Tuesday, June 11, 2013

Emotional Novicane

Last night I drove home from my mom's house, and I bawled like a young child all the way home...

May 18th of this year marked eleven years since my dad passed away. Sometimes I ask myself if it is supposed to hurt this much even though it has been so long. Sometimes I don't think about whether it is right or wrong.  I wish I could say I don't even stop to think about it, that I just hurt - however, that isn't usually the case.

Usually the case is this - I don't let myself hurt because I am:

1) surrounded by people and I am kind of a loud crier and my nose might kind of get really red
2) too overwhelmed with life to fully process what I am feeling
3) focused on someone/something else that I view as more important than my private pain

I think a good term for this experience would be emotional novicane. I define emotional novicane like this - when something or someone distracts you from your hurt/pain/sorrow/depression/fear/etc long enough to bury it away, only to have it come back when you least expect it.

It is like when I would go to the dentist to get a cavity filled, and they would numb my mouth for the procedure. The novicane is seriously the coolest stuff on the planet. It felt like my lips were melting off of my face and it felt like they were twice the size they normally were. But after awhile, it wears off almost instantaneously and ALL the pain and discomfort hit you out of nowhere.

That is what happens when I stuff my hurt and my emotions. It feels like my heart is numb, sliding off into oblivion, when really it isn't. It is still there, beating and feeling with the same intensity, I just can't feel it.

That's how I felt on the 18th of May. And honestly, that is how I have felt alot over the past 11 years. I felt I didn't have time or a place to grieve my dad. To grieve the loss that was and that would be.

I just couldn't hurt that day. I felt too vulnerable. I felt outside of myself. Truthfully, I didn't really want to hurt that day. Or the day after. Or the day after. I began to think I had escaped the rush of emotions that tends to follow around this time of year...

On Sunday afternoon it hit me out of nowhere. I was at a friend's graduation party, and saw her joking with her dad. I smiled to myself as I watched the look of pride pass from father to daughter. Then it hit me... I don't ever get to have that again. Period.

I was immediately numb and still. Still not able to fully process what I had been avoiding for almost a month. Too many people in the room and too many festivities that would be diminished by my grief should I choose to express it. Emotional Novicane Inserted.

As always when I am transparent, I fear that people will think I am asking for pity. I'm not, and please don't pity or feel sorry for me. Just keeping being the awesome friends that you are. It is what it is, I cannot change it. But because I can't change it, I have to grieve it, and I have to hurt. Else I won't ever heal. And that is something that I am constantly learning.

So as I drove home last night, I started sobbing almost uncontrollably. No trigger, just a torrent of crocodile tears pouring down my face. You see, I cried because the pain in my heart was far too big to hold in any longer. As I cried, I shouted out to  my dad as though he were right beside me, "Why did you leave me?" "Why didn't you take your medicine" "Why didn't you fight harder to stay with me?"

Yet, as I asked those questions, I already knew the answers. He didn't want to leave me. The medicine might not have helped. He did fight to stay - He fought until he could fight no more.

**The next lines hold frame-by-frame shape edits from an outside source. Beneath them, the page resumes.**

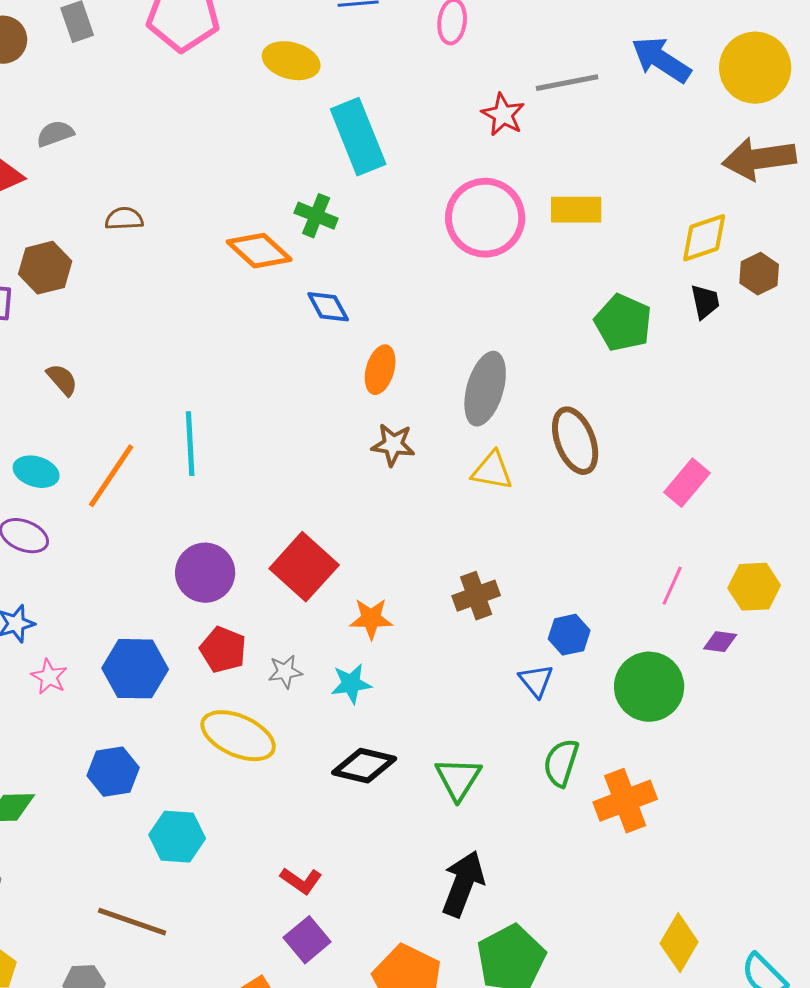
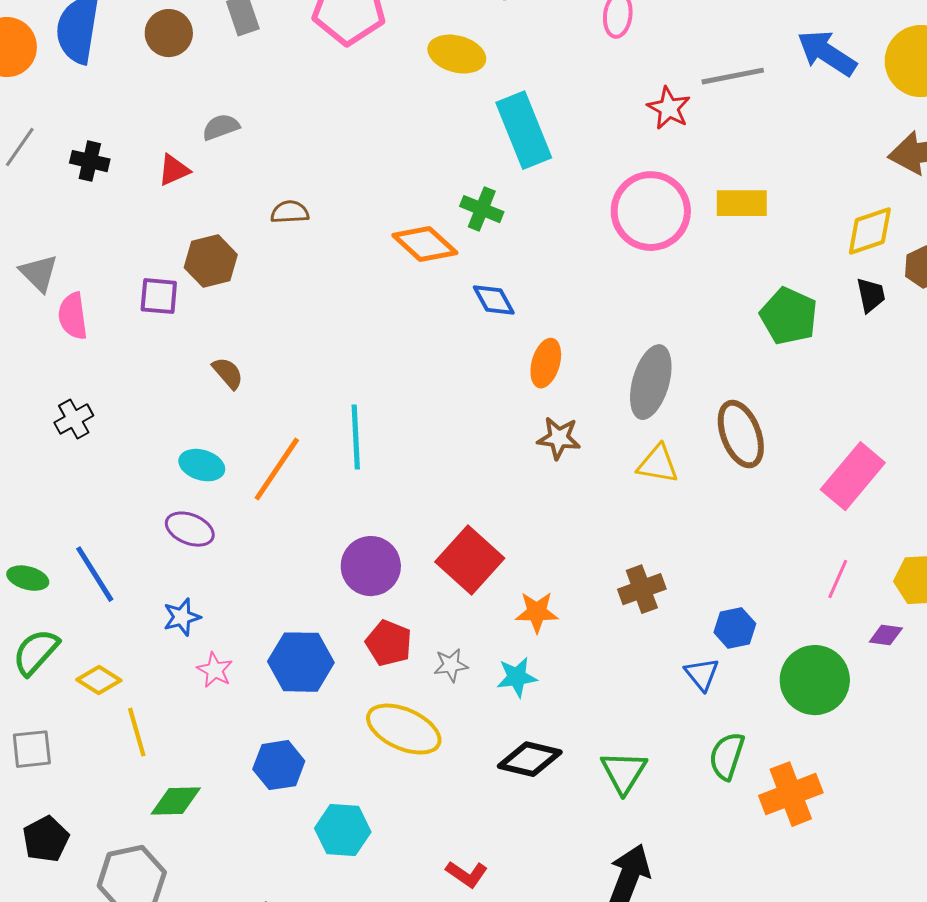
pink rectangle: (687, 483) -> (853, 476), size x1.4

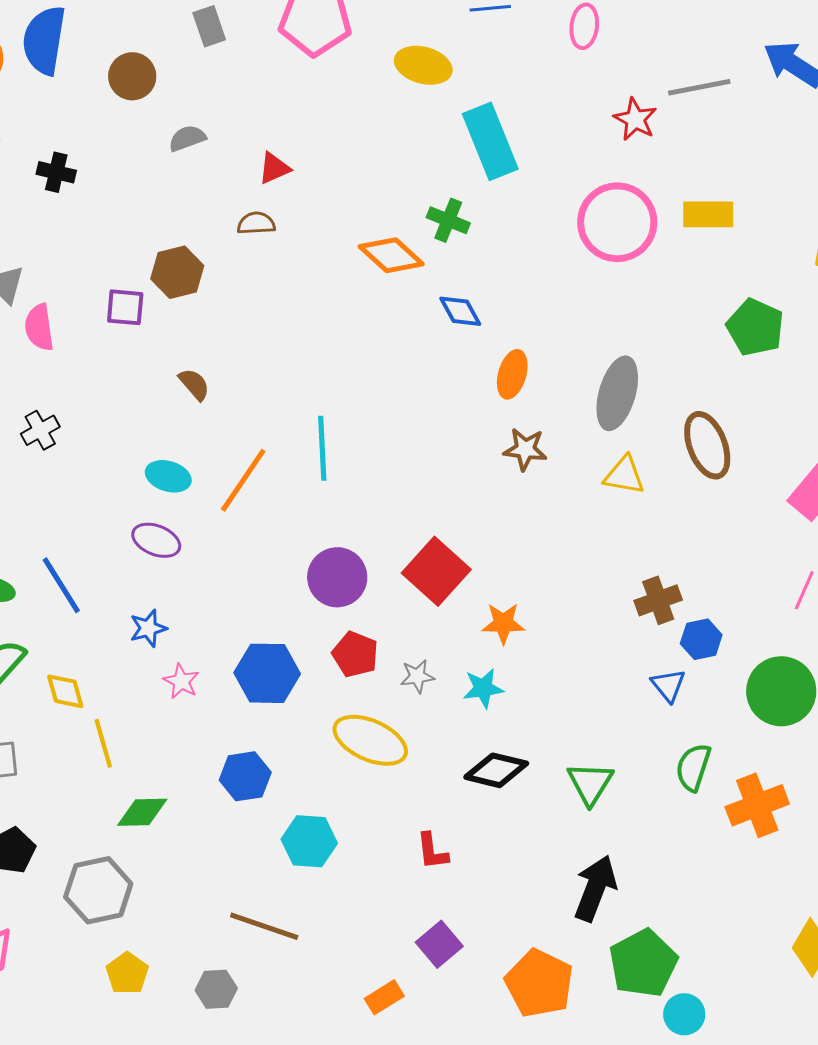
brown circle: (169, 33) -> (132, 76), moved
red triangle: (174, 170) -> (274, 168), moved
brown cross: (642, 589) -> (658, 600), moved
yellow diamond: (99, 680) -> (65, 691), turned 42
red L-shape: (467, 874) -> (432, 851), moved, turned 48

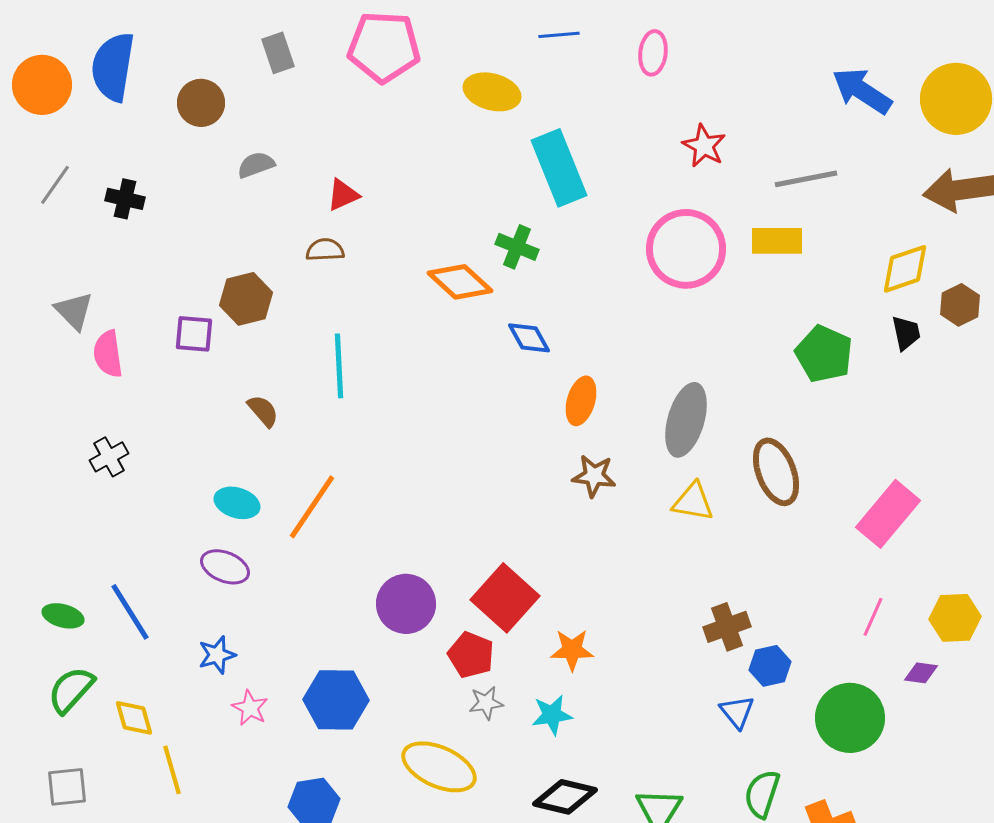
gray line: (699, 87) -> (806, 179), moved
cyan line: (322, 448) -> (339, 366), moved
red pentagon: (355, 654) -> (471, 655), moved

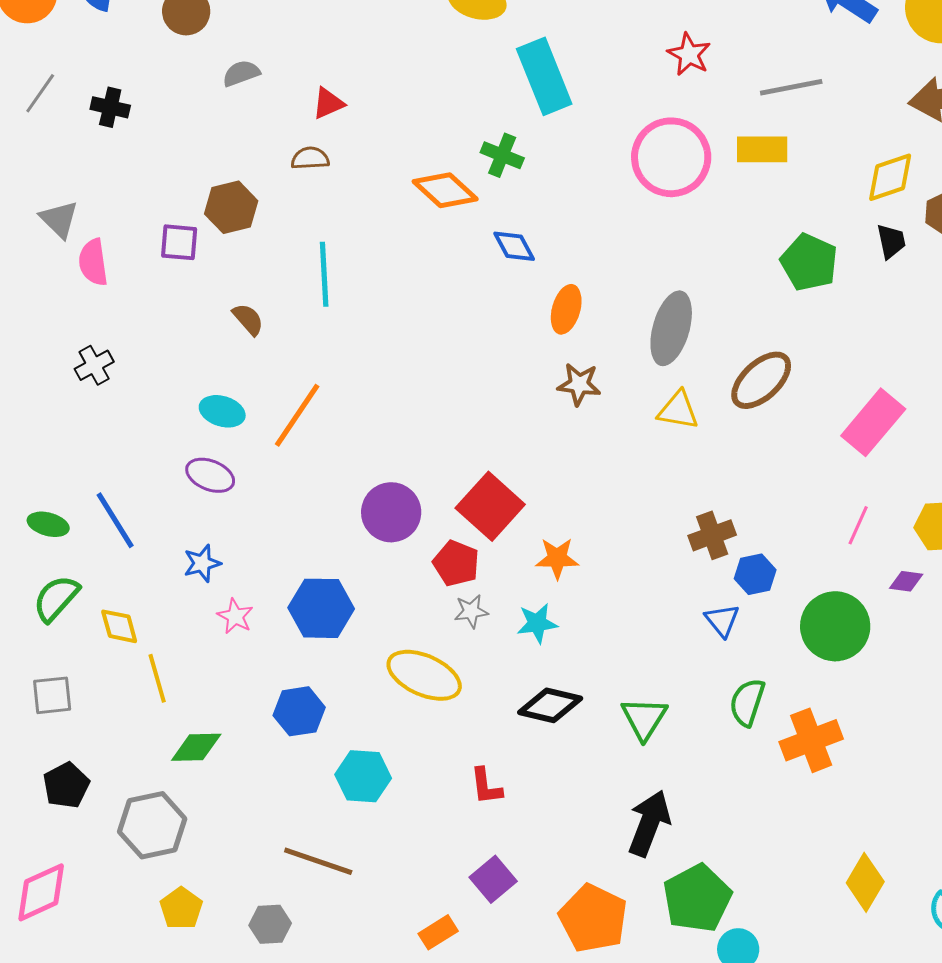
brown ellipse: (776, 472) -> (761, 380), turned 68

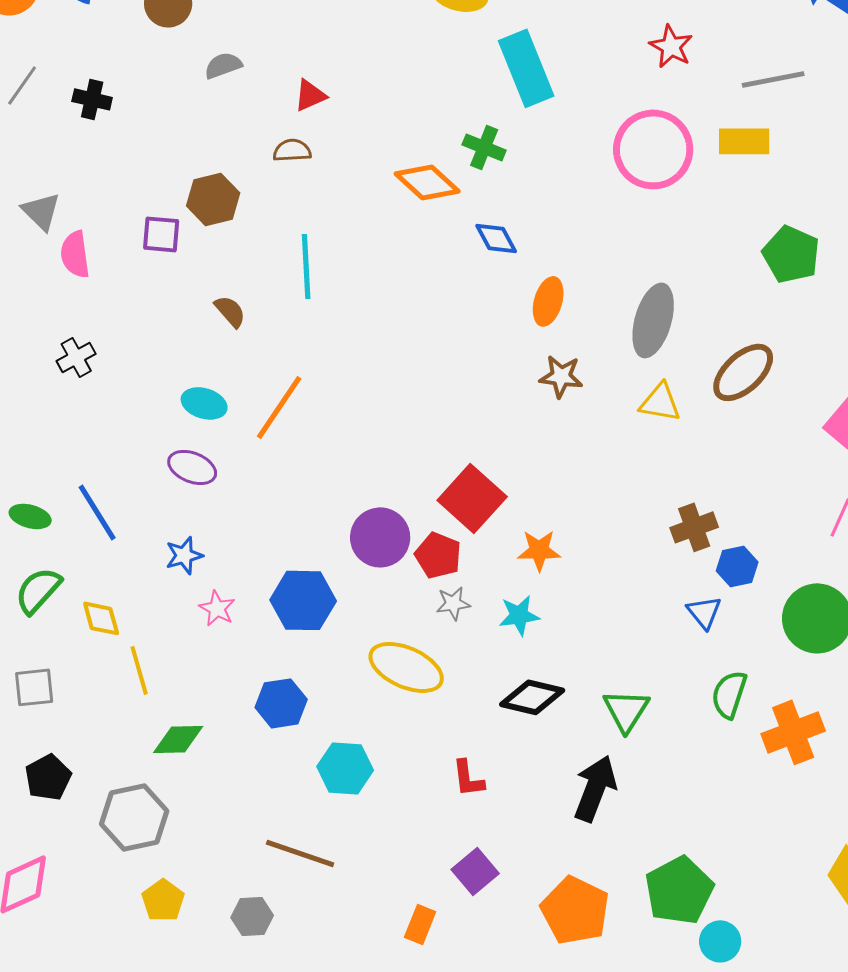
purple circle: (391, 512) -> (380, 537), moved
black arrow: (649, 823) -> (595, 788), moved
orange rectangle: (438, 932) -> (420, 924), turned -36

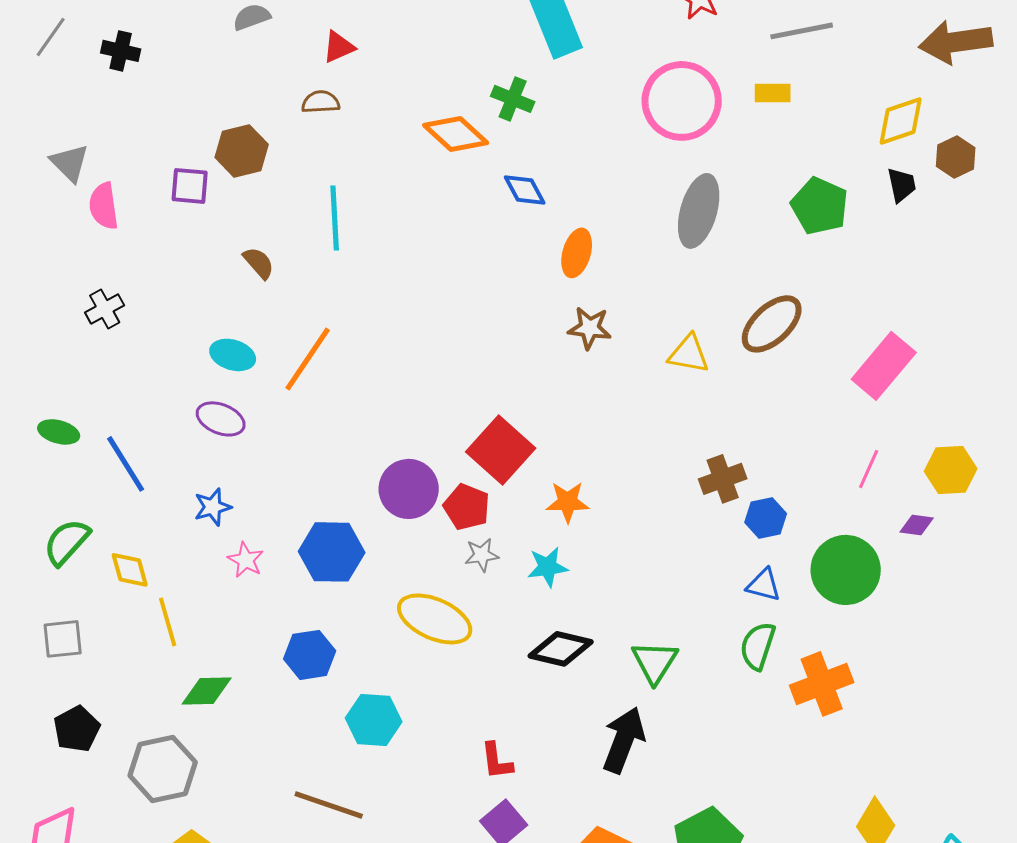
yellow rectangle: (744, 141) -> (773, 93), size x0.7
gray ellipse: (653, 320) -> (699, 211), moved
green ellipse: (30, 516) -> (59, 432), moved
blue triangle: (704, 612) -> (764, 585), moved, turned -36
red L-shape: (468, 778) -> (497, 761), moved

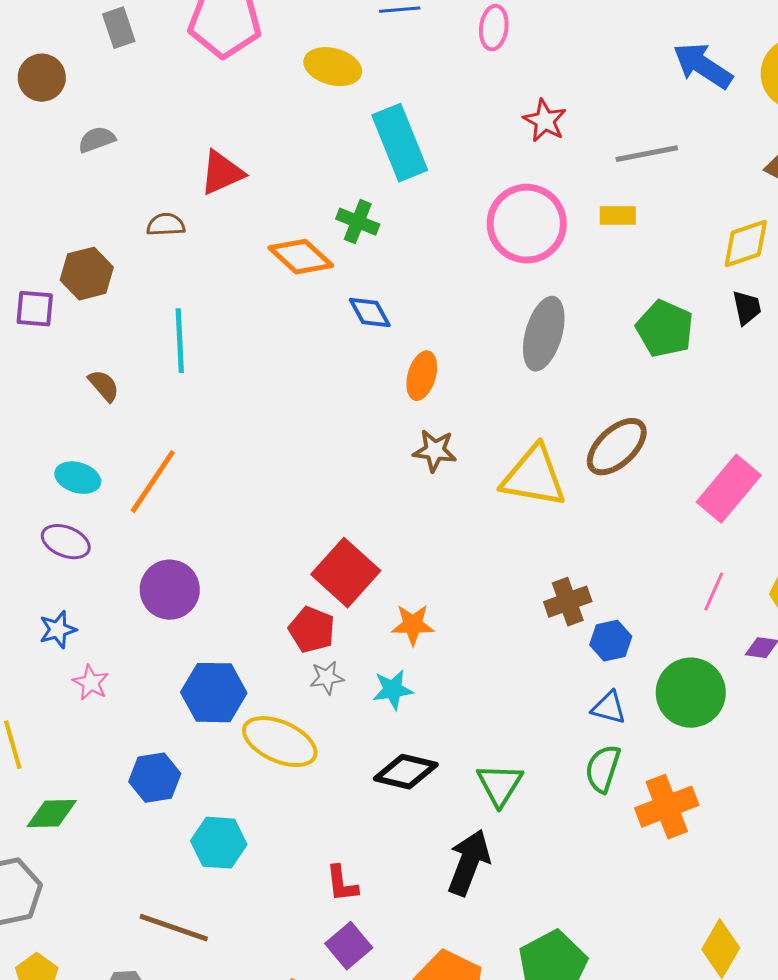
red triangle: (339, 47) -> (222, 173), moved, size x1.4
yellow triangle: (689, 354) -> (534, 477), size x1.6
purple circle: (409, 489) -> (170, 590), moved
blue hexagon: (332, 552) -> (214, 693), moved

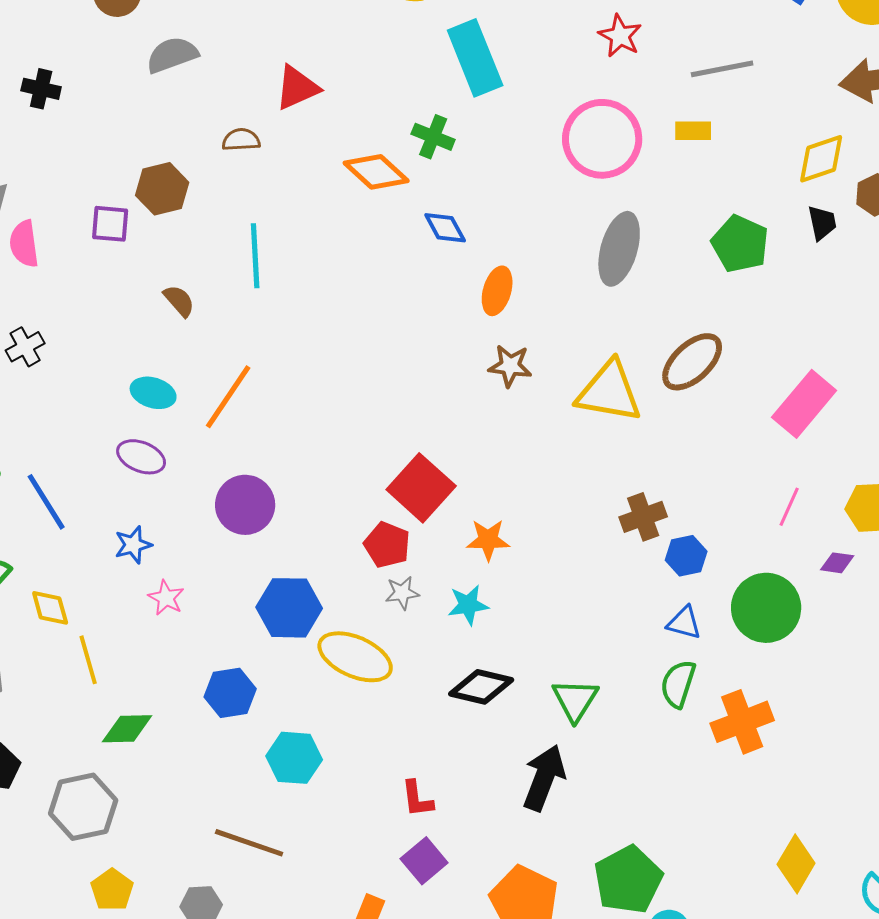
gray semicircle: (97, 140) -> (172, 55), size x1.4

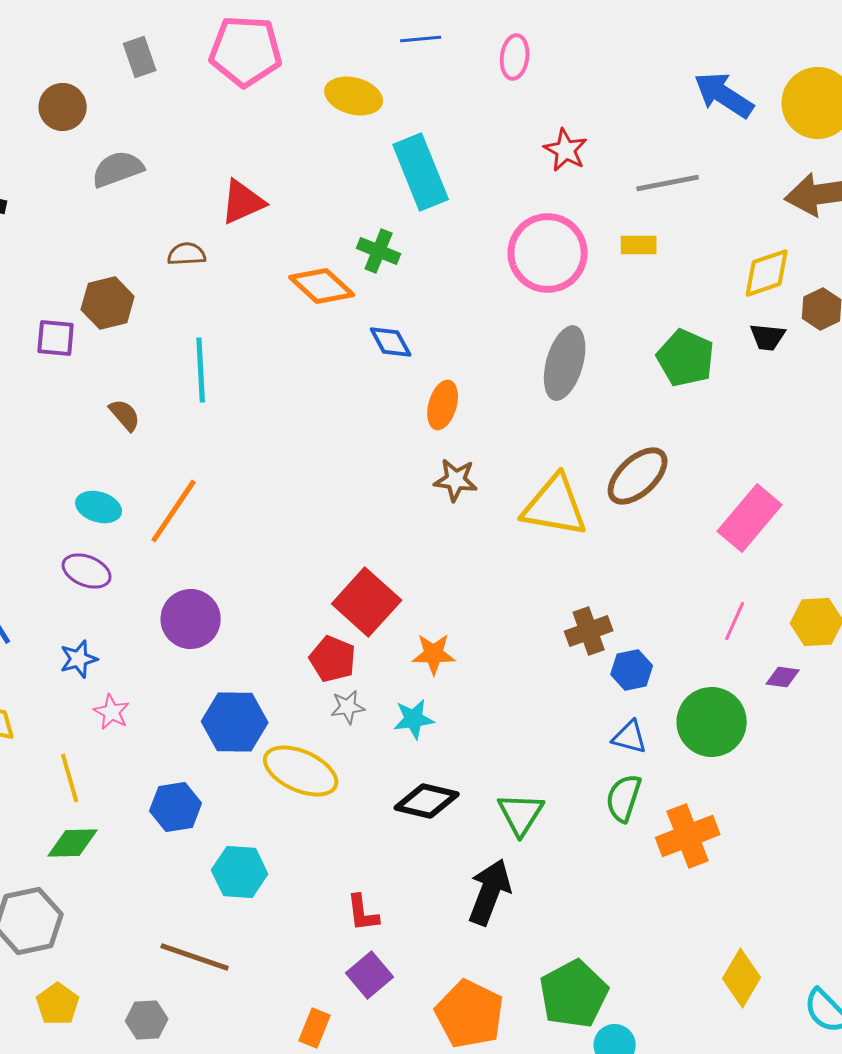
black trapezoid: (822, 223) -> (768, 337), turned 108
yellow line: (88, 660) -> (70, 778), moved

Today I am better than I was yesterday. Although, I still feel my tears pretty close to the surface. This pain is one that will come and go for the rest of my life. That is normal and understandable. I lost my best friend 11 years ago, and that takes a long time to heal. But I cannot continue to heal if I don't allow myself to purge and if I keep giving myself shots of emotional novicane.
 
I'll paraphrase a Scripture in Ecclesiastes that says, "to everything there is a season.... a time to mourn"
 
It is good to give yourself that time. Whatever your heartache, pain, worry or sorrow is, HE knows it. HE feels it with you, and HE will carry you through it. It will take time, and the pain may never fully go away. But, you are never alone - even when it feels like it.
 
When it feels like it, call on a friend. They can't fix it, but you won't be physically alone. And, if you can't think of anyone, send me a message - I am and I will be that friend. No hurting alone if you don't want to:)
 
Ecclesiastes 4:9-10 
Two are better than one, because they have a good return for their work; If one falls down, his friend can help him up. But pity the man who falls and has no one to help him up!